:: RECORDS FOR THE TASK ::

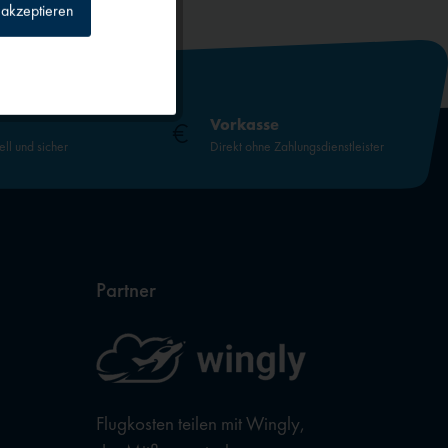
akzeptieren
Inaktiv
Inaktiv
Vorkasse
ell und sicher
Direkt ohne Zahlungsdienstleister
Inaktiv
Inaktiv
Partner
Flugkosten teilen mit Wingly,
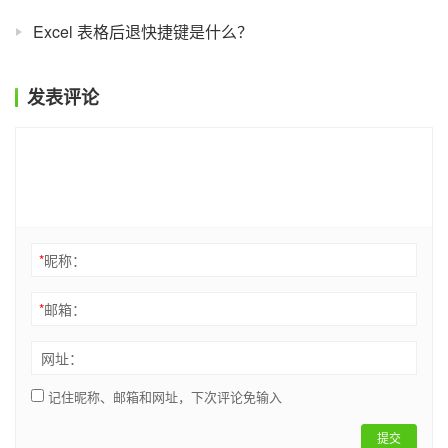
Excel 表格后退快捷键是什么？
发表评论
*
昵称：
*
邮箱：
网址：
记住昵称、邮箱和网址，下次评论免输入
提交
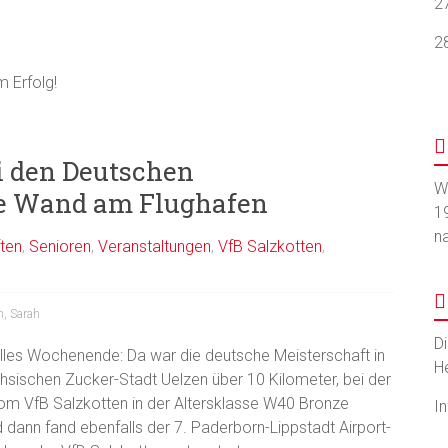
2
2
m Erfolg!
i den Deutschen
W
be Wand am Flughafen
1
n
ten
,
Senioren
,
Veranstaltungen
,
VfB Salzkotten
,
n
,
Sarah
D
olles Wochenende: Da war die deutsche Meisterschaft in
H
hsischen Zucker-Stadt Uelzen über 10 Kilometer, bei der
om VfB Salzkotten in der Altersklasse W40 Bronze
I
d dann fand ebenfalls der 7. Paderborn-Lippstadt Airport-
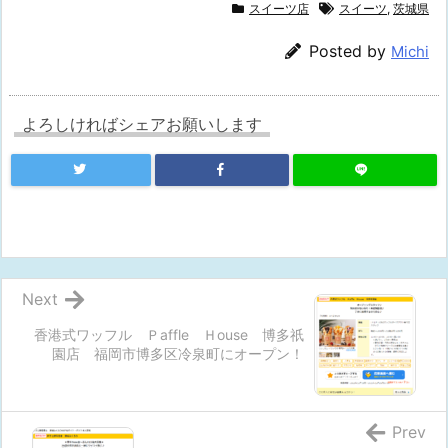
スイーツ店
スイーツ
,
茨城県
Posted by
Michi
よろしければシェアお願いします
Next
香港式ワッフル Ｐaffle Ｈouse 博多祇
園店 福岡市博多区冷泉町にオープン！
Prev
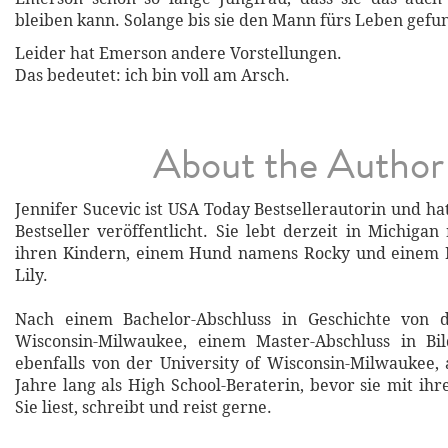
bleiben kann. Solange bis sie den Mann fürs Leben gefu
Leider hat Emerson andere Vorstellungen.
Das bedeutet: ich bin voll am Arsch.
About the Author
Jennifer Sucevic ist USA Today Bestsellerautorin und h
Bestseller veröffentlicht. Sie lebt derzeit in Michiga
ihren Kindern, einem Hund namens Rocky und einem
Lily.
Nach einem Bachelor-Abschluss in Geschichte von d
Wisconsin-Milwaukee, einem Master-Abschluss in Bil
ebenfalls von der University of Wisconsin-Milwaukee, a
Jahre lang als High School-Beraterin, bevor sie mit ih
Sie liest, schreibt und reist gerne.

:::

# [PROBLEM DETAILS]
Make an exact copy of the listing above, omitting the pictures.

# [SOLUTION]
akzeptieren
Inaktiv
Inaktiv
Vorkasse
ell und sicher
Direkt ohne Zahlungsdienstleister
Inaktiv
Inaktiv
Partner
Flugkosten teilen mit Wingly,
Excel 表格后退快捷键是什么？
发表评论
*
昵称：
*
邮箱：
网址：
记住昵称、邮箱和网址，下次评论免输入
提交
2
2
m Erfolg!
i den Deutschen
W
be Wand am Flughafen
1
n
ten
,
Senioren
,
Veranstaltungen
,
VfB Salzkotten
,
n
,
Sarah
D
olles Wochenende: Da war die deutsche Meisterschaft in
H
hsischen Zucker-Stadt Uelzen über 10 Kilometer, bei der
om VfB Salzkotten in der Altersklasse W40 Bronze
I
d dann fand ebenfalls der 7. Paderborn-Lippstadt Airport-
スイーツ店
スイーツ
,
茨城県
Posted by
Michi
よろしければシェアお願いします
Next
香港式ワッフル Ｐaffle Ｈouse 博多祇
園店 福岡市博多区冷泉町にオープン！
Prev
bleiben kann. Solange bis sie den Mann fürs Leben gefu
Leider hat Emerson andere Vorstellungen.
Das bedeutet: ich bin voll am Arsch.
About the Author
Jennifer Sucevic ist USA Today Bestsellerautorin und h
Bestseller veröffentlicht. Sie lebt derzeit in Michiga
ihren Kindern, einem Hund namens Rocky und einem
Lily.
Nach einem Bachelor-Abschluss in Geschichte von d
Wisconsin-Milwaukee, einem Master-Abschluss in Bil
ebenfalls von der University of Wisconsin-Milwaukee, a
Jahre lang als High School-Beraterin, bevor sie mit ih
Sie liest, schreibt und reist gerne.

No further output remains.